(Problem details) Your answer must repeat all of the entries word for word, without any images.

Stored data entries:
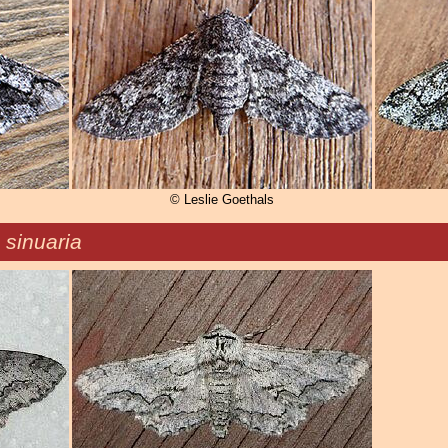
© Leslie Goethals
 sinuaria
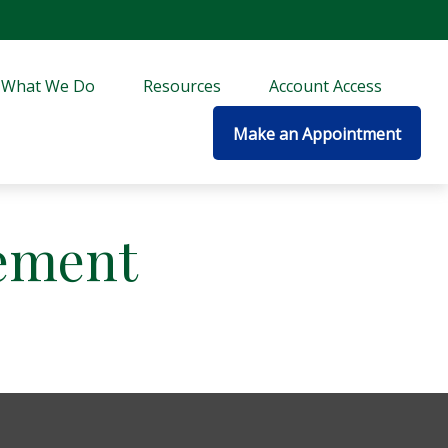
What We Do
Resources
Account Access
Make an Appointment
ement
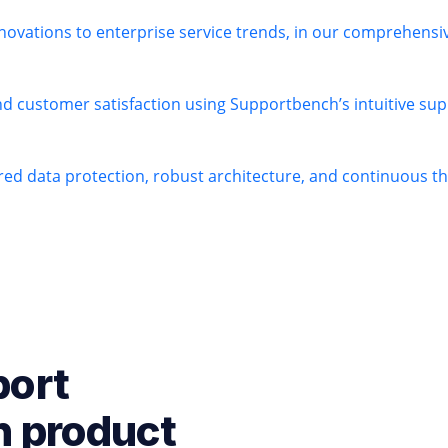
novations to enterprise service trends, in our comprehens
nd customer satisfaction using Supportbench’s intuitive sup
ered data protection, robust architecture, and continuous 
port
h product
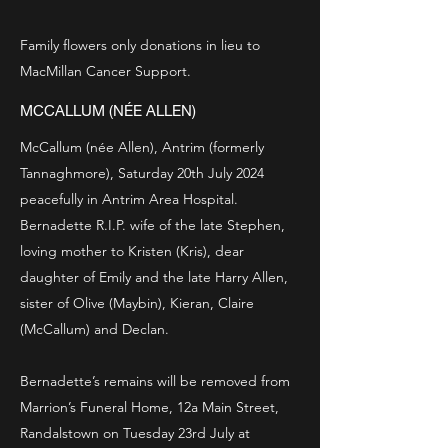
Family flowers only donations in lieu to
MacMillan Cancer Support.
MCCALLUM (NÉE ALLEN)
McCallum (née Allen), Antrim (formerly
Tannaghmore), Saturday 20th July 2024
peacefully in Antrim Area Hospital.
Bernadette R.I.P. wife of the late Stephen,
loving mother to Kristen (Kris), dear
daughter of Emily and the late Harry Allen,
sister of Olive (Maybin), Kieran, Claire
(McCallum) and Declan.
Bernadette’s remains will be removed from
Marrion’s Funeral Home, 12a Main Street,
Randalstown on Tuesday 23rd July at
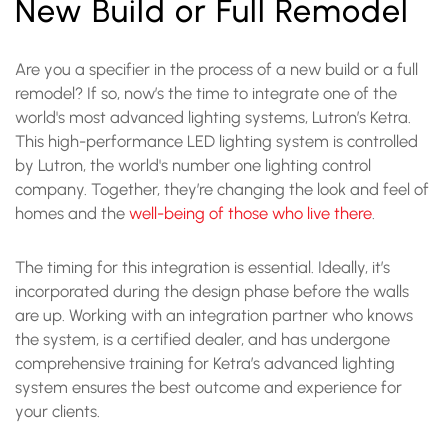
New Build or Full Remodel
Are you a specifier in the process of a new build or a full
remodel? If so, now’s the time to integrate one of the
world's most advanced lighting systems, Lutron’s Ketra.
This high-performance LED lighting system is controlled
by Lutron, the world's number one lighting control
company. Together, they’re changing the look and feel of
homes and the
well-being of those who live there
.
The timing for this integration is essential. Ideally, it’s
incorporated during the design phase before the walls
are up. Working with an integration partner who knows
the system, is a certified dealer, and has undergone
comprehensive training for Ketra’s advanced lighting
system ensures the best outcome and experience for
your clients.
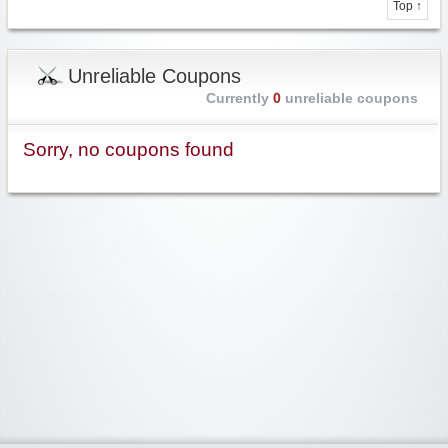
Top ↑
Unreliable Coupons
Currently
0
unreliable coupons
Sorry, no coupons found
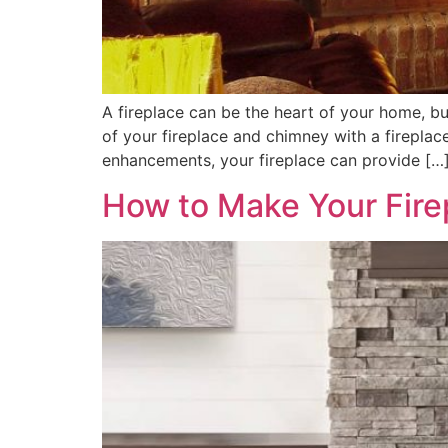
A fireplace can be the heart of your home, but 
of your fireplace and chimney with a fireplac
enhancements, your fireplace can provide […
How to Make Your Firep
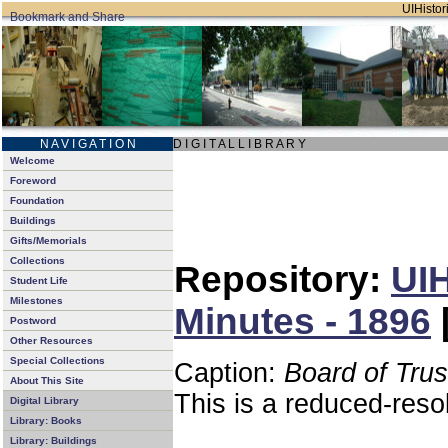
UIHistori
N A V I G A T I O N
D I G I T A L L I B R A R Y
Welcome
Foreword
Foundation
Buildings
Gifts/Memorials
Collections
Repository:
UIH
Student Life
Milestones
Minutes - 1896
Postword
Other Resources
Special Collections
Caption:
Board of Tru
About This Site
This is a reduced-reso
Digital Library
Library: Books
Library: Buildings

(Solution for this task)
© Leslie Goethals
 sinuaria
What We Do
Resources
Account Access
Make an Appointment
ement
novations to enterprise service trends, in our comprehens
nd customer satisfaction using Supportbench’s intuitive sup
ered data protection, robust architecture, and continuous 
port
h product
Family flowers only donations in lieu to
MacMillan Cancer Support.
MCCALLUM (NÉE ALLEN)
McCallum (née Allen), Antrim (formerly
Tannaghmore), Saturday 20th July 2024
peacefully in Antrim Area Hospital.
Bernadette R.I.P. wife of the late Stephen,
loving mother to Kristen (Kris), dear
daughter of Emily and the late Harry Allen,
sister of Olive (Maybin), Kieran, Claire
(McCallum) and Declan.
Bernadette’s remains will be removed from
Marrion’s Funeral Home, 12a Main Street,
Randalstown on Tuesday 23rd July at
New Build or Full Remodel
Are you a specifier in the process of a new build or a full
remodel? If so, now’s the time to integrate one of the
world's most advanced lighting systems, Lutron’s Ketra.
This high-performance LED lighting system is controlled
by Lutron, the world's number one lighting control
company. Together, they’re changing the look and feel of
homes and the
well-being of those who live there
.
The timing for this integration is essential. Ideally, it’s
incorporated during the design phase before the walls
are up. Working with an integration partner who knows
the system, is a certified dealer, and has undergone
comprehensive training for Ketra’s advanced lighting
system ensures the best outcome and experience for
your clients.
Top ↑
Unreliable Coupons
Currently
0
unreliable coupons
Sorry, no coupons found
A fireplace can be the heart of your home, but 
of your fireplace and chimney with a fireplac
enhancements, your fireplace can provide […
How to Make Your Firep
UIHistori
N A V I G A T I O N
D I G I T A L L I B R A R Y
Welcome
Foreword
Foundation
Buildings
Gifts/Memorials
Collections
Repository:
UIH
Student Life
Milestones
Minutes - 1896
Postword
Other Resources
Special Collections
Caption:
Board of Tru
About This Site
This is a reduced-reso
Digital Library
Library: Books
Library: Buildings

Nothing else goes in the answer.